Diese Kosten werden im Wirtschaftsplan für das Wirtschaftsjahr geschätzt und in monatlichen Raten, verteilt über den Umlageschlüssel von allein Eigentümern erhoben.

Die mit *) versehenen Kostenpositionen sind nicht auf den Mieter umlagefähig (trägt der Eigentümer selbst).

Alle anderen Kostenpositionen werden in der Nebenkostenabrechnung, die der Vermieter zu erstellen hat, mit dem Mieter abgerechnet.

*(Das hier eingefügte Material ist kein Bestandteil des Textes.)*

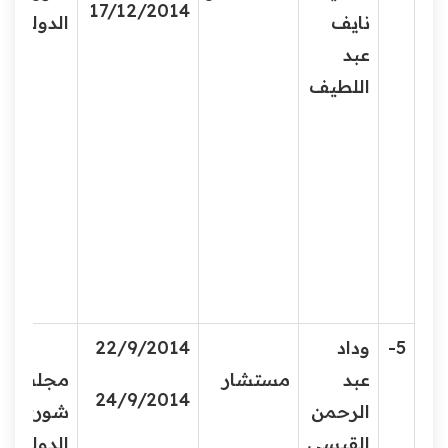
17/12/2014
نايف
الدولة
عبد
اللطيف
5-
وداد
22/9/2014
عبد
مستشار
مجلس
24/9/2014
الرحمن
شورى
القيسي
الدولة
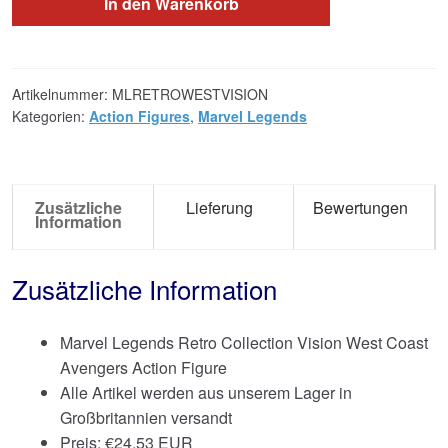
In den Warenkorb
Artikelnummer:
MLRETROWESTVISION
Kategorien:
Action Figures
,
Marvel Legends
Zusätzliche
Lieferung
Bewertungen
Information
Zusätzliche Information
Marvel Legends Retro Collection Vision West Coast
Avengers Action Figure
Alle Artikel werden aus unserem Lager in
Großbritannien versandt
Preis:
€
24.53 EUR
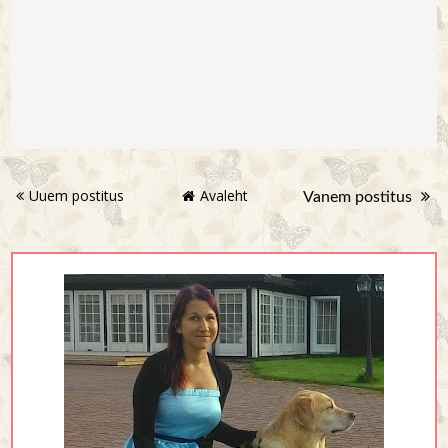
Uuem postitus
Avaleht
Vanem postitus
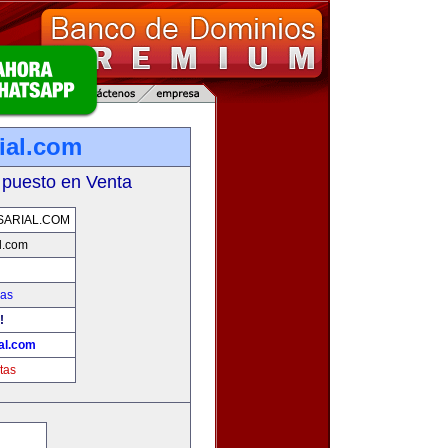
ial.com
 puesto en Venta
ARIAL.COM
l.com
ias
!
al.com
tas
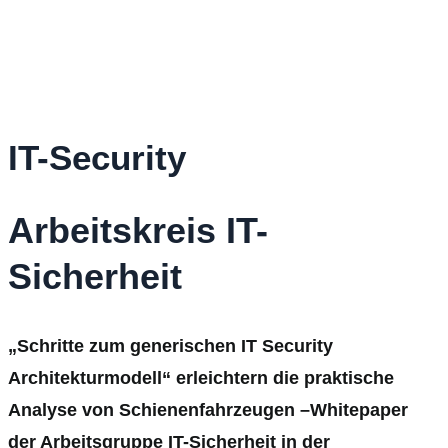
IT-Security
Arbeitskreis IT-
Sicherheit
„Schritte zum generischen IT Security
Architekturmodell“ erleichtern die praktische
Analyse von Schienenfahrzeugen –Whitepaper
der Arbeitsgruppe IT-Sicherheit in der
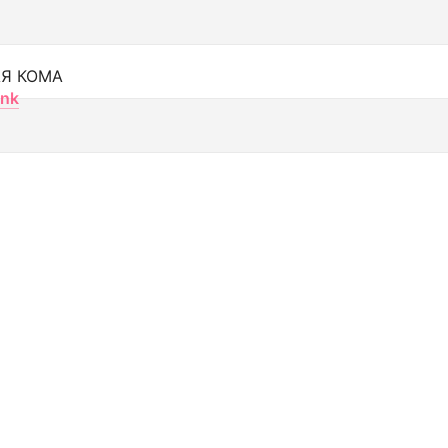
Я КОМА
nk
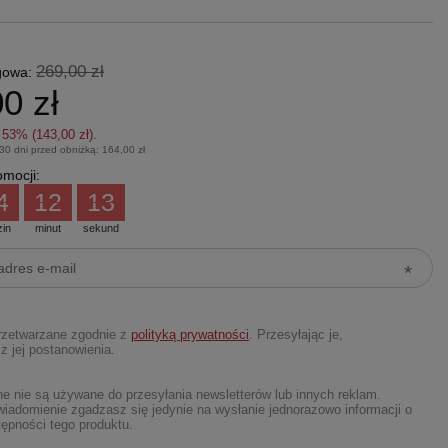
269,00 zł
gowa:
0 zł
z
53
% (
143,00 zł
).
 30 dni przed obniżką:
164,00 zł
mocji:
4
12
12
zin
minut
sekund
rzetwarzane zgodnie z
polityką prywatności
. Przesyłając je,
z jej postanowienia.
 nie są używane do przesyłania newsletterów lub innych reklam.
iadomienie zgadzasz się jedynie na wysłanie jednorazowo informacji o
ępności tego produktu.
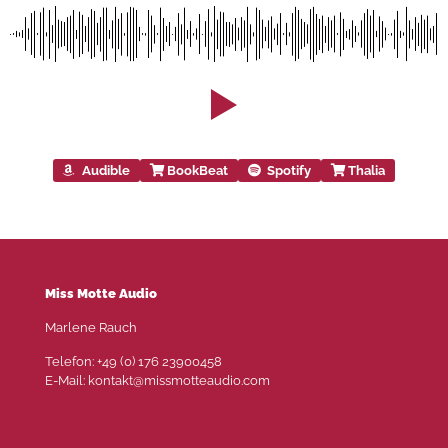
Audible
BookBeat
Spotify
Thalia
Miss Motte Audio
Marlene Rauch
Telefon: +49 (0) 176 23900458
E-Mail: kontakt@missmotteaudio.com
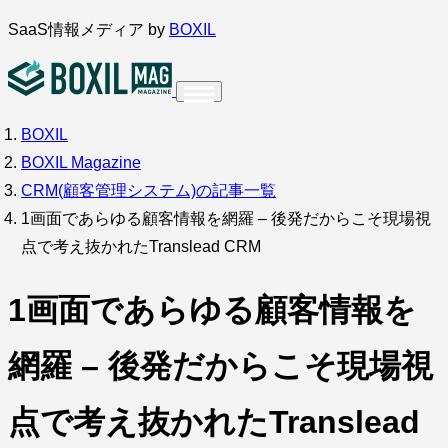
内
SaaS情報メディア by
BOXIL
容
を
ス
BOXIL
インタビュー
導入事例
調査・アンケート
キ
BOXIL Magazine
ッ
サービス比較
キーワードから探す
CRM(顧客管理システム)の記事一覧
プ
1画面であらゆる顧客情報を網羅 – 後発だからこそ現場視
SaaS情報メディア by
BOXIL
点で考え抜かれたTranslead CRM
1画面であらゆる顧客情報を
網羅 – 後発だからこそ現場視
点で考え抜かれたTranslead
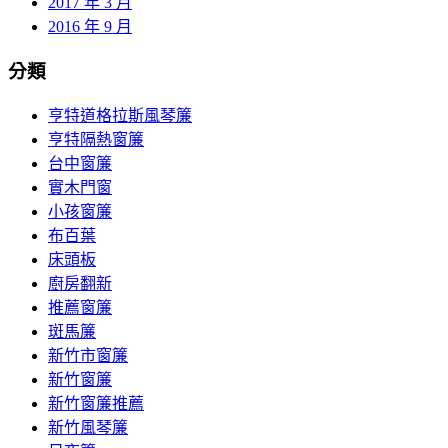
2017 年 3 月
2016 年 9 月
分類
亨特道格拉斯風琴簾
亨特隔熱窗簾
台中窗簾
實木門窗
小孩窗簾
布百葉
床頭板
廚房翻新
推薦窗簾
斑馬簾
新竹市窗簾
新竹窗簾
新竹窗簾推薦
新竹風琴簾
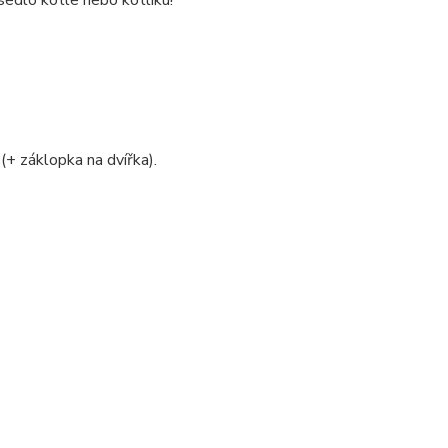
edlo kotle nebo kotlíku!
 (+ záklopka na dvířka).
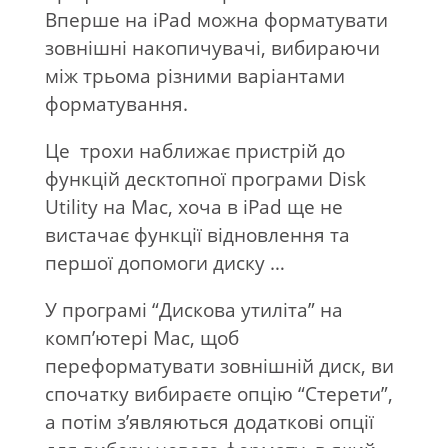
Вперше на iPad можна форматувати
зовнішні накопичувачі, вибираючи
між трьома різними варіантами
форматування.
Це
трохи наближає пристрій до
функцій десктопної програми Disk
Utility на Mac, хоча в iPad ще не
вистачає функції відновлення та
першої допомоги диску …
У програмі “Дискова утиліта” на
комп’ютері Mac, щоб
переформатувати зовнішній диск, ви
спочатку вибираєте опцію “Стерети”,
а потім з’являються додаткові опції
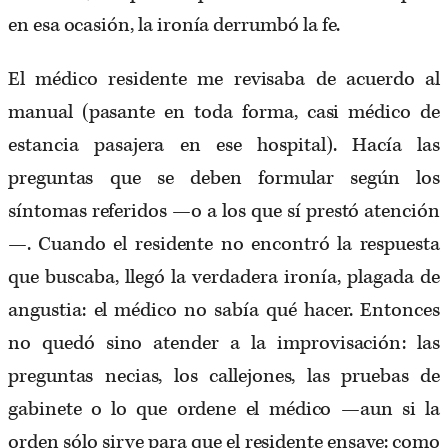
en esa ocasión, la ironía derrumbó la fe.
El médico residente me revisaba de acuerdo al
manual (pasante en toda forma, casi médico de
estancia pasajera en ese hospital). Hacía las
preguntas que se deben formular según los
síntomas referidos —o a los que sí prestó atención
—. Cuando el residente no encontró la respuesta
que buscaba, llegó la verdadera ironía, plagada de
angustia: el médico no sabía qué hacer. Entonces
no quedó sino atender a la improvisación: las
preguntas necias, los callejones, las pruebas de
gabinete o lo que ordene el médico —aun si la
orden sólo sirve para que el residente ensaye: como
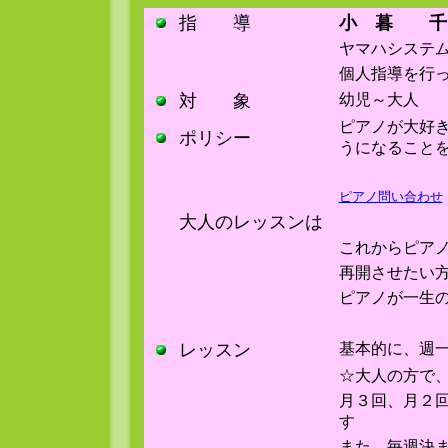
指 導
小 暮 千
ヤマハシステ
個人指導を行
対 象
幼児～大人
ピアノが大好
ポリシー
うになること
ピアノ問い合わせ
大人のレッスンは
これからピア
再開させたい
ピアノが一生
レッスン
基本的に、週
☆大人の方で
月３回、月２
す
また、毎週決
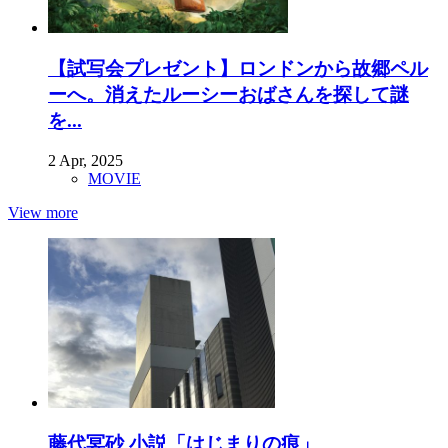
【試写会プレゼント】ロンドンから故郷ペル
ーへ。消えたルーシーおばさんを探して謎
を...
2 Apr, 2025
MOVIE
View more
藤代冥砂 小説「はじまりの痕」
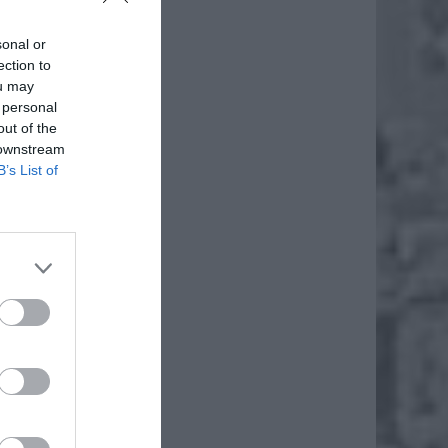
sonal or
ection to
ou may
 personal
out of the
 downstream
B’s List of
iero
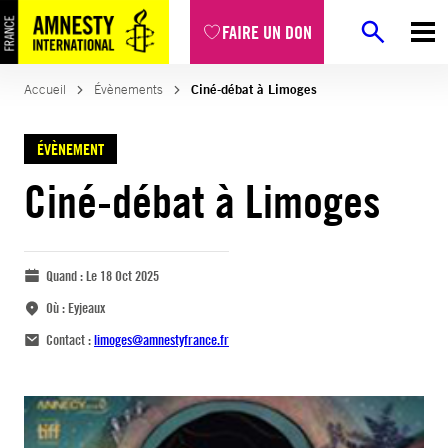
FAIRE UN DON
Accueil
Évènements
Ciné-débat à Limoges
ÉVÈNEMENT
Ciné-débat à Limoges
Quand :
Le 18 Oct 2025
Où :
Eyjeaux
Contact :
limoges@amnestyfrance.fr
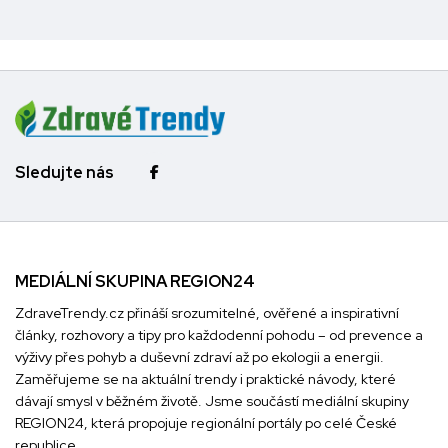
Sledujte nás
MEDIÁLNÍ SKUPINA REGION24
ZdraveTrendy.cz přináší srozumitelné, ověřené a inspirativní
články, rozhovory a tipy pro každodenní pohodu – od prevence a
výživy přes pohyb a duševní zdraví až po ekologii a energii.
Zaměřujeme se na aktuální trendy i praktické návody, které
dávají smysl v běžném životě. Jsme součástí mediální skupiny
REGION24
, která propojuje regionální portály po celé České
republice.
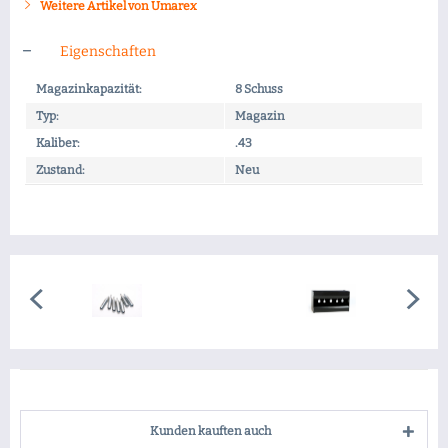
Weitere Artikel von Umarex
Eigenschaften
Magazinkapazität:
8 Schuss
Typ:
Magazin
Kaliber:
.43
Zustand:
Neu
Kunden kauften auch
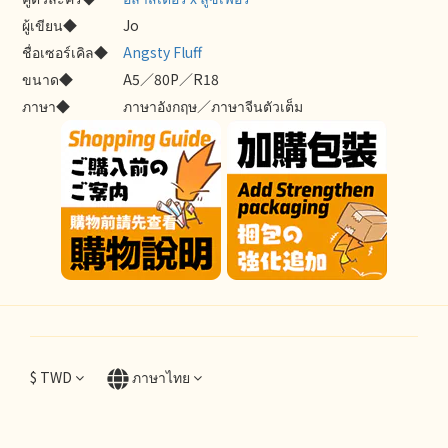
ผู้เขียน◆
Jo
ชื่อเซอร์เคิล◆
Angsty Fluff
ขนาด◆
A5／80P／R18
ภาษา◆
ภาษาอังกฤษ／ภาษาจีนตัวเต็ม
$
TWD
ภาษาไทย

Zusätzlich zu den aus der WEG stammenden Kosten gibt es noch andere Kosten, die auf den Mieter umlegbar sind (z.B. die Grundsteuer).

Bei Vermietung bekommst du also vom Mieter monatlich die Kaltmiete + den Nebenkostenabschlag (könnte auch eine Nebenkostenpauschale sein). In den Nebenkostenabschlag rechnest du die umlagefähigen Positionen ein zzgl. einem Sicherheitszuschlag von ca. 15% (so mache ich es) wegen der Verbrauchsschwankungen, Preiserhöhungen, etc..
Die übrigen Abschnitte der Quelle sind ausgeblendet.